Глава 3. Еще далее к чужим
Утром 1773 года 21 января по новому стилю было мрачное и холодное. Над Парижем моросил снег. Не доезжая до Парижа верстах в пятнадцати или двух немецких милях, в маленьком, но когда-то весьма оживленном городке Роменвиле, молодой человек, одетый в костюм неверующего, то есть в гороховую шинель с откидным воротником и широкими лацканами из черного сукна, шляпу с широкими полями, сапоги с отворотами, и с толстою суковатою палкою в руках, горячо спорил и торговался с пожилым французом в синей блузе и каком-то колпаке, величаемом им фригийской шапкой.
Дело шло о том, что молодой человек хотел нанять его довезти его до Парижа, тот соглашался, но просил за проезд столь невероятную цену, что молодой человек не хотел верить своим ушам.
— Помилуйте, ведь это смешно, нет не смешно, а глупо. Всего две немецких мили на какой-нибудь час с небольшим езды!
— Знаю хорошо, гражданин, что не более как две мили и что часа не пройдет и мы будем в Париже. У меня лошадка добрая и кормленая. А все говорю твердо: меньше двухсот франков не возьму, да и взять нельзя! Содержать лошадь в настоящее время, гражданин, не безделица, очень не безделица, потому: кто не потерял еще дворянской привычки — всех этих дворян разом в Сену или, ну, отдать палачам, пусть приготовят их чертям на выжигу — да, так: кто еще не потерял дворянской привычки "ездить", должен платить и хорошо платить! — объяснял француз.

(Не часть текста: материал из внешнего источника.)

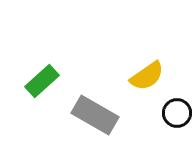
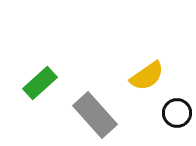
green rectangle: moved 2 px left, 2 px down
gray rectangle: rotated 18 degrees clockwise
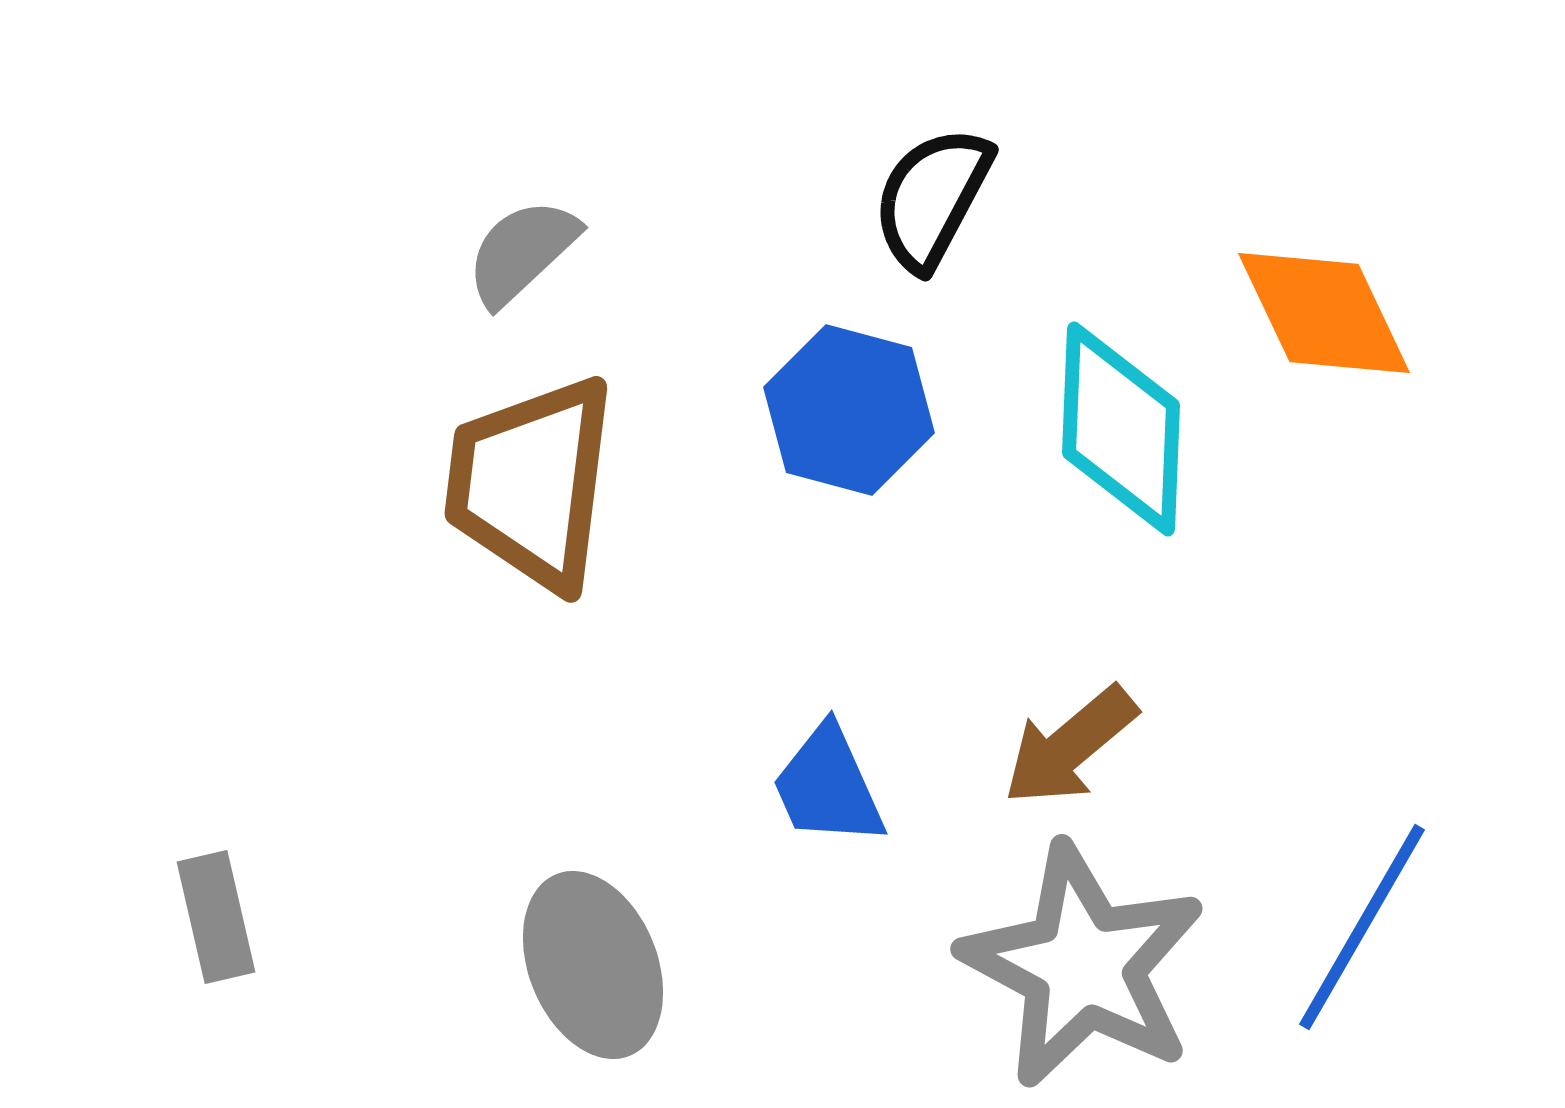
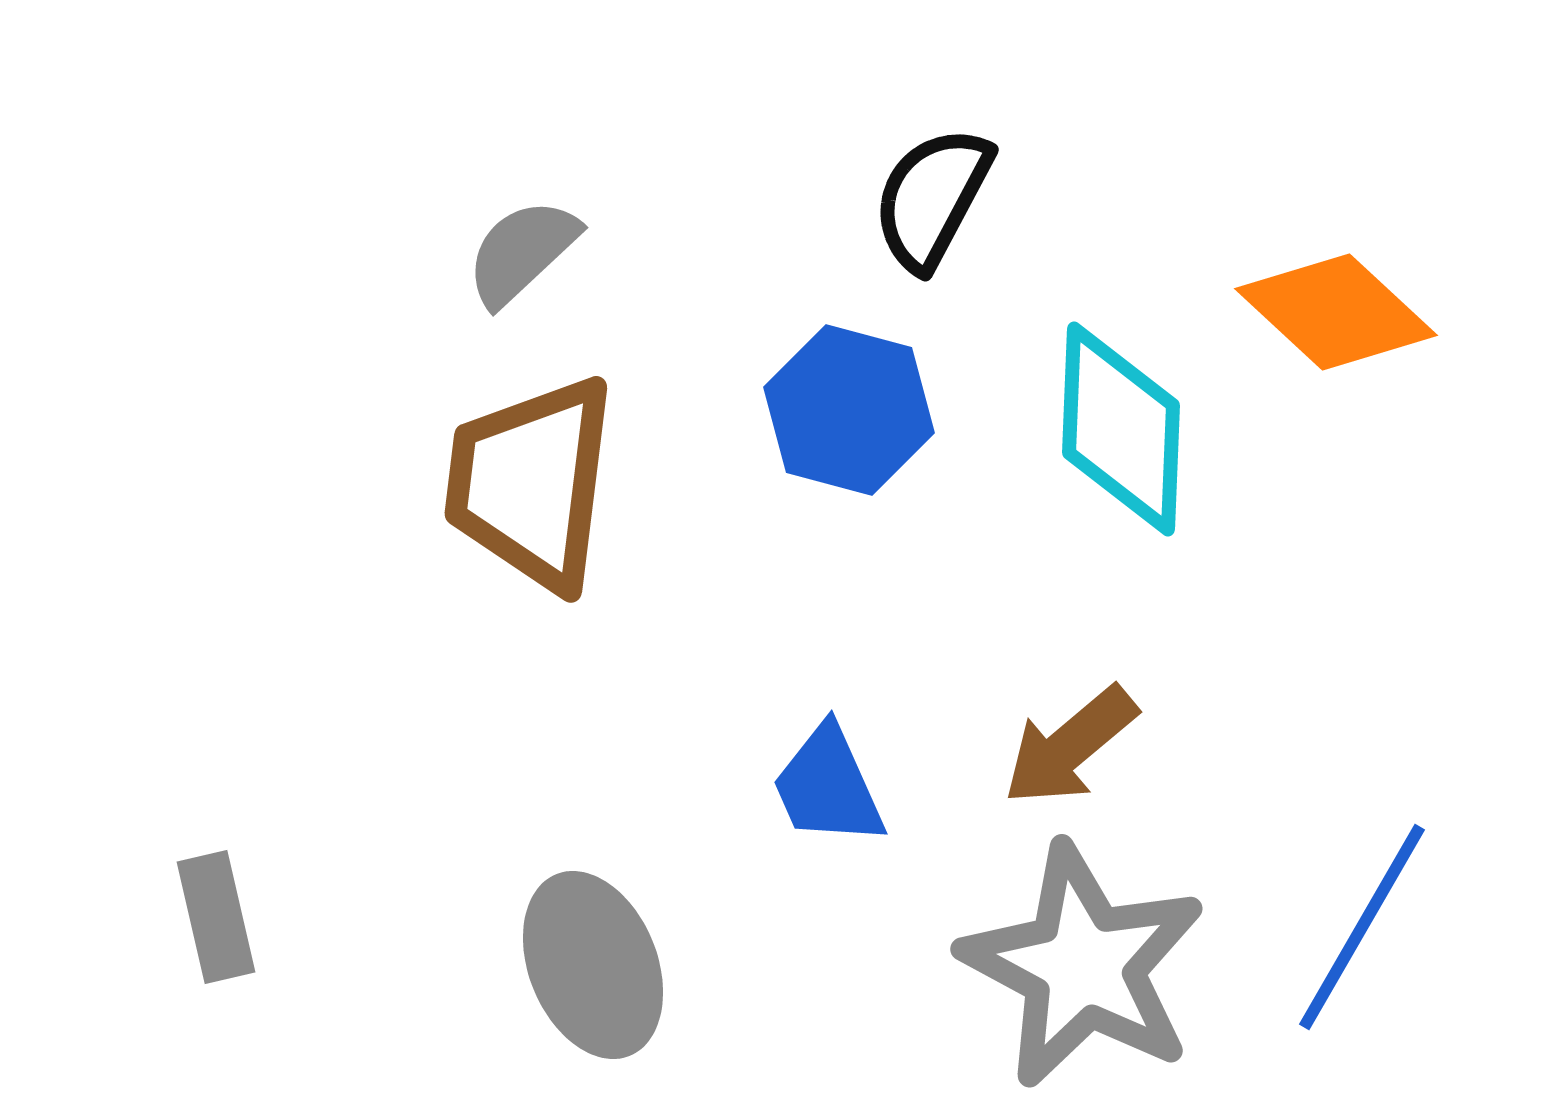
orange diamond: moved 12 px right, 1 px up; rotated 22 degrees counterclockwise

— Уж верно у меня-то никакой дворянской привычки нет! — отвечал молодой человек, стараясь со своей стороны откреститься от дворянства, как от чумы.
В таком открещивании не было ничего удивительного. У него перед глазами торчали обгорелые развалины когда-то великолепного графского замка или маркиза, несколько веков украшавшего собой городок Роменвиль и только несколько недель назад разоренного и сожженного новыми демагогами, проповедующими равенство и братство и объявившими всех дворян подлежащими смертной казни, а их имущества — имущества-то чем виноваты — сожжению и уничтожению.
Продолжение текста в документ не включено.